55


FIGURE 55.1 Influence of 50% carboxyhemoglobin on the relationship between oxygen tension (PO2) and oxygen content.


Other Effects


Carbon monoxide has toxic effects that are unrelated to COHb (4). These effects include: (a) inhibition of cytochrome oxidase, which impairs the ability to generate ATP from oxidative metabolism, (b) release of nitric oxide from platelets, which promotes the formation of peroxynitrite, a powerful oxidant capable of widespread cell injury, and (c) activation of neutrophils, which is an additional source of oxidant injury (see Figure 14.1). These effects may play an important role in CO poisoning, because there is a poor correlation between COHb levels and the severity of carbon monoxide poisoning (1,4).


Clinical Features


The following statements summarize the clinical manifestations of CO poisoning, which are variable and nonspecific.


1. There is no correlation between the clinical manifestations of CO poisoning and COHb levels in blood (1,4).


2. Headache (usually frontal) and dizziness are the earliest and most common complaints in CO poisoning (reported in 85% and 90% of patients, respectively) (4).

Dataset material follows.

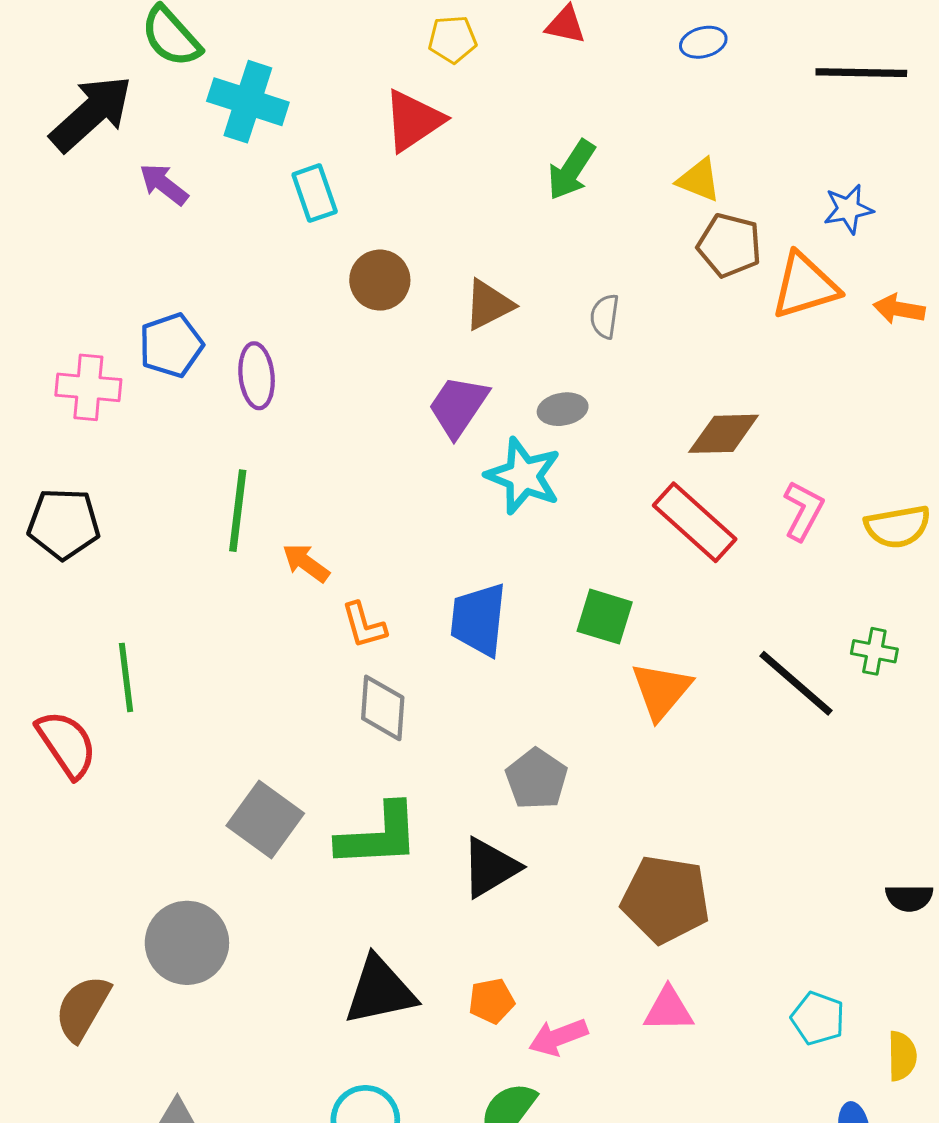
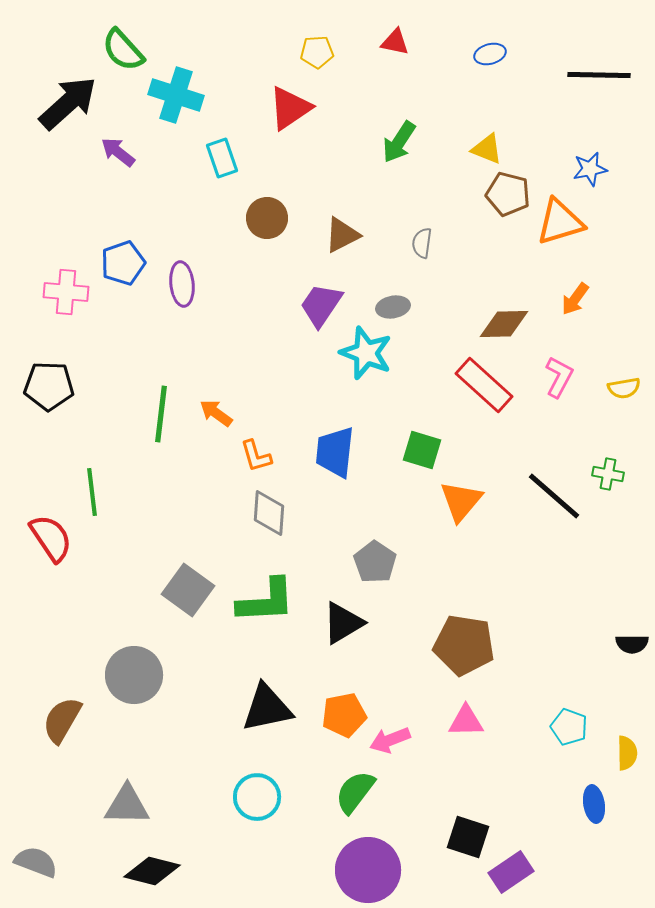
orange arrow: (899, 309) -> (575, 299), moved, turned -64
green line: (238, 511) -> (161, 414), moved
yellow semicircle: (898, 527) -> (624, 388), size x0.7
orange pentagon: (492, 1001) -> (344, 715), size x1.4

3. Progressive exposure to CO can produce ataxia, confusion, delirium, generalized seizures, and coma (4).


4. Cardiac effects of CO poisoning include elevated biomarkers with normal coronary angiography, and transient LV systolic dysfunction (5).

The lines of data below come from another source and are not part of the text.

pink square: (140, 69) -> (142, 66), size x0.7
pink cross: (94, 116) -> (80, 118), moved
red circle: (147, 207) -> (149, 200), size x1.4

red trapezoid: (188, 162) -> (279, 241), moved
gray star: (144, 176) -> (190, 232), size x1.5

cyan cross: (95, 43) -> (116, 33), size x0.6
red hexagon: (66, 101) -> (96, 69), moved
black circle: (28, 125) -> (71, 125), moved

5. Advanced cases of CO poisoning can be accompanied by rhabdomyolysis, lactic acidosis, and acute respiratory distress syndrome (ARDS) (4).


6. The “cherry red” skin color in classic descriptions of CO poisoning (because COHb is a brighter shade of red than hemoglobin) is a rare finding (1).


Delayed Neurologic Sequelae


Acute CO intoxication can be followed by the emergence (within about one year) of a variety neurologic abnormalities, mostly involving cognitive deficits (from mild confusion to severe dementia) and parkinsonism (1,4,6). These occur most frequently following prolonged (≥24 hrs) exposure to CO, and in patients with loss of consciousness or COHb levels above 25% (1). The mechanism for these delayed reactions has not been identified.


Diagnosis


The diagnosis of CO poisoning is not possible based on signs and symptoms alone. The diagnosis is suspected when the presenting signs and symptoms are consistent with CO poisoning, and the clinical history identifies a likely source of CO exposure (e.g., a house fire). The diagnosis is confirmed by an elevated COHb level in blood.


Carboxyhemoglobin


The measurement of hemoglobin in its different forms (oxygenated and deoxygenated hemoglobin, methemoglobin, and carboxyhemoglobin) is based on light absorption; this method is known as oximetry, and is described in Chapter 21. The following statements summarize the use of oximetry to measure COHb levels in blood.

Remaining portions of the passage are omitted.